Pictet WM shakes up Asia senior management

Tee Fong-Seng has been poached from EFG to take over as CEO of PWM in Asia, as the Geneva-based firm also lures 19 bankers from rival CS.
Tee Fong-Seng, Pictet Wealth Management

Fong-Seng will succeed Claude Haberer as chief executive officer in October, as part of what Pictet calls its “new strategic roadmap for wealth management in Asia”, set out by Boris Collardi, the firm’s managing partner responsible for PWM Asia.

Haberer, who took the helm in 2011 after 30 years with BNP Paribas, will be shunted up to the newly-created role of chairman of PWM Asia, “to support Collardi”, according to a press release.

Fong-Seng will be based in Singapore, where he was most recently chairman of EFG Bank’s Asia advisory board. Previously he was at Credit Suisse (CS), serving as vice chairman in Asia and CEO of the Hong Kong branch.

In fact, Collardi, who joined Pictet from Julius Baer in the middle of last year, has drunk deep from the CS well to further his ambitions to grow PWM’s Asia business.

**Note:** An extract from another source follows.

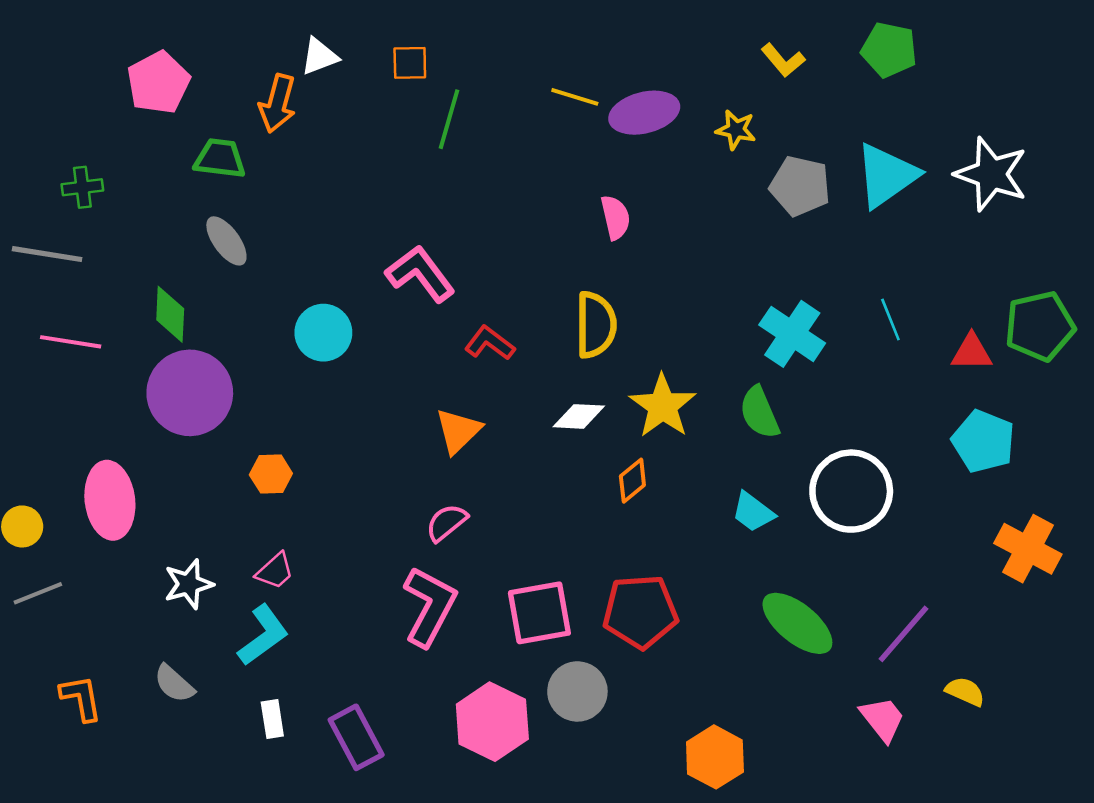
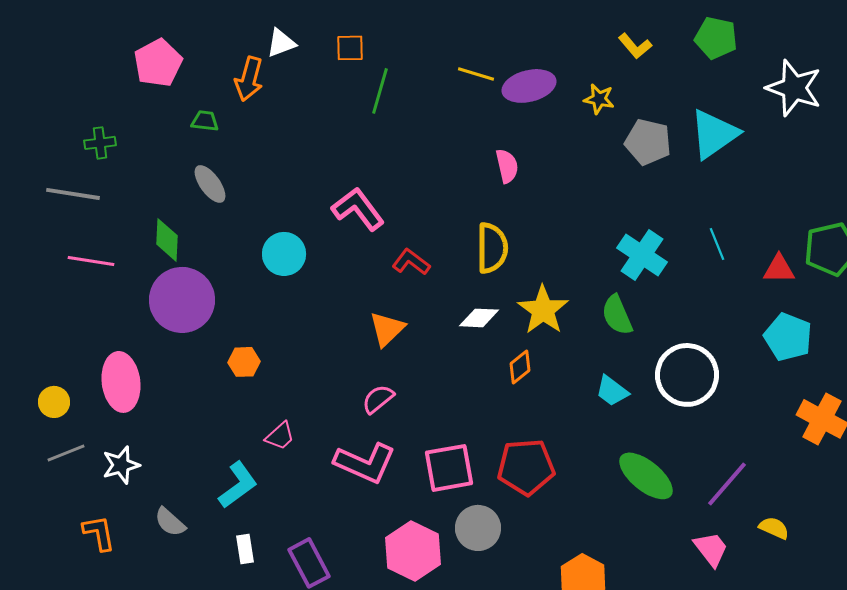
green trapezoid: (220, 158) -> (205, 121), size x0.7
white star: (991, 174) -> (794, 88), moved
pink trapezoid: (275, 571) -> (280, 436), moved
white star: (188, 584) -> (121, 465), moved
pink L-shape: (429, 606) -> (365, 463), turned 86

Alex Ng quit as CS’s market head for China last week, and will replace Sharon Chou as CEO of PWM North Asia and Pictet’s Hong Kong Branch in November. He’ll bring with him a team of 18 colleagues to cover the Greater China markets.

Meanwhile, Chou will assume the new role of deputy CEO of PWM Asia, and Dominique Jooris will retain his positions as CEO of PWM South Asia and of Bank Pictet & Cie (Asia) in Singapore.

Ng, Chou and Jooris will all report directly to Fong-Seng.

Collardi said in a statement that the appointments of Fong-Seng and Ng, “along with this major recruitment initiative for Greater China…set the stage for the next stage of growth in the region”.

In contrast, his remarks about the existing management team sounded valedictory.

“The partners pay tribute first to Claude Haberer for his major role in managing this strategic region. We also thank Sharon Chou and Dominique Jooris for their instrumental role in building our franchise in Asia,” he said.

Last April, Haberer told FSA that although Pictet’s main markets in the region are mostly in Hong Kong, Singapore and Taiwan, the firm was planning to target the growing wealth in China and Indonesia – although it did not intend to hire aggressively.

Pictet employs more than 250 staff across offices in Asia. It has been present in Hong Kong since 1986 and was granted a banking licence for its wealth management services in 2012. In Singapore, it has been operating since 1995, securing a merchant banking licence in 2004 and a wholesale banking licence in 2018 under the name of Bank Pictet & Cie (Asia) Ltd.

Pictet offers only wealth management, asset management and related asset services, and had $503bn in assets under management at 31 December 2018, according to the statement.

Part of the Mark Allen Group.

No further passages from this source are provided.